WPAHS wanted to remain independent, that was no longer an option, financially, he said. Had the deal with Highmark not materialized, WPAHS was preparing a budget that would have included the autumn closure of West Penn Hospital.
While the short-term goal of this partnership is to preserve a "fragile" Pittsburgh hospital system, the long term goal, said Highmark CEO and President Kenneth Melani, is the creation of a new model of health care, one that is outcomes based, with an integrated delivery and financing system.
"Health care services are becoming less affordable," he said. "It's important to have choice. It's important to have a second system."
He also said that while the Highmark-WPAHS partnership is the primary product of this deal, the two institutions will also work to strengthen relationships with other regional hospitals and physicians' practices.
Also announced today, Christopher Olivia, president and CEO of West Penn Allegheny Health System, will step down from that position, effective immediately. He will take on a consulting position at Highmark, he said at the press conference this morning.
With Dr. Olivia's departure, Dianne Dismukes has been named interim president and CEO. Ms.
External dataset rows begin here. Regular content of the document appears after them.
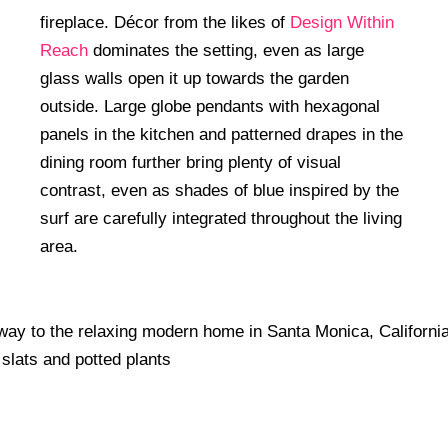
fireplace. Décor from the likes of
Design Within
Reach
dominates the setting, even as large
glass walls open it up towards the garden
outside. Large globe pendants with hexagonal
panels in the kitchen and patterned drapes in the
dining room further bring plenty of visual
contrast, even as shades of blue inspired by the
surf are carefully integrated throughout the living
area.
Dismukes last month was named executive vice president for hospital operations at WPAHS, replacing Dawn Gideon.
Following the signing of a tentative "term sheet," Highmark "is immediately providing a $50 million grant to the WPAHS" to strengthen its West Penn and Forbes Regional hospitals "while assuring the continued delivery of quality medical services by the entire system."
Highmark is making "a total financial commitment of up to $475 million over four years, including $75 million to fund scholarships for students attending medical schools affiliated with WPAHS, and to support other health professional education programs," according to the morning's press release.
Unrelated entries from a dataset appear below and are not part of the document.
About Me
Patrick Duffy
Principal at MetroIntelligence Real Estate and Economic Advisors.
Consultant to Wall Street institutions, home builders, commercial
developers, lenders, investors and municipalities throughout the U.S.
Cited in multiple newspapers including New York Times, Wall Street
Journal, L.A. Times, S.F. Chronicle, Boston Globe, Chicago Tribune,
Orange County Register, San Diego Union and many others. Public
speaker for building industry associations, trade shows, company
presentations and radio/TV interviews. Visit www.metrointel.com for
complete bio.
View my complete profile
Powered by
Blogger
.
Earlier this month, Dr. Olivia announced that WPAHS would open a regional campus of Temple University's School of Medicine.
Throughout the morning, Highmark and West Penn officials took some verbal jabs at UPMC, noting more than once, for example, that WPAHS is the only local hospital system currently offering live transplants, as a result of having UPMC suspended those operations last month after a patient received a kidney from a donor with hepatitis C.
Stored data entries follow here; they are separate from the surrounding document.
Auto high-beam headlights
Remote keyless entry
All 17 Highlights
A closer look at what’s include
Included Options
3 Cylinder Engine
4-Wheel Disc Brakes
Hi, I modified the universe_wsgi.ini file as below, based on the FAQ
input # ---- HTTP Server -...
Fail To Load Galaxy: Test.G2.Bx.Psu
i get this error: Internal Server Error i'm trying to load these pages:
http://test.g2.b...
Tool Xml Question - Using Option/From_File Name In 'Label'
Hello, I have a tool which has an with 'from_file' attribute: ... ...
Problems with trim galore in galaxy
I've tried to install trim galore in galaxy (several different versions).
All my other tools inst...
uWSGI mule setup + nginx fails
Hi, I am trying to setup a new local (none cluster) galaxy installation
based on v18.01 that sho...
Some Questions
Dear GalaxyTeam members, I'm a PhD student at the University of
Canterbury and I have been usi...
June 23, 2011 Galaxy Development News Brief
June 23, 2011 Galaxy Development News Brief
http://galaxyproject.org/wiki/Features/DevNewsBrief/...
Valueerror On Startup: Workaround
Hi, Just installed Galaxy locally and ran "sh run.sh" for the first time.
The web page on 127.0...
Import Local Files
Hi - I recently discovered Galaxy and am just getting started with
Officials from Highmark and WPAHS organizations (which are both non-profits) also tried to draw a distinction between WPAHS and UPMC, saying UPMC is not behaving like a not-for-profit community asset in the way that it tries to "maximize revenue" and put WPAHS out of business.
Highmark and UPMC relations have frayed in recent months as negotiations over a new reimbursement contract are at an impasse, with Highmark claiming that UPMC wants too much money, and UPMC saying that it cannot, and will not, sign a deal with an insurer that is now partner with a UPMC competitor.
The partnership's framework will be fleshed out over the coming two months, and the organizations hope it will be approved within six months. Some aspects of the deal may need state approval.
"Ultimately, we expect the Department will be one of the regulators that has a role in reviewing and approving the proposed arrangement between Highmark and West Penn," said Pennsylvania Insurance Department Commissioner Michael F. Consedine in a statement.
"However, no formal agreement has yet been signed and no filing has been submitted to the Department for its review."
Cathy Stoddart, staff nurse at Allegheny General Hospital and an SEIU member and union leader representing the system's 2,000-plus nurses, said the deal may prove beneficial for staff.
"I'm actually pretty excited," she said. "To have our system have money is something that hasn't happened in 11 years."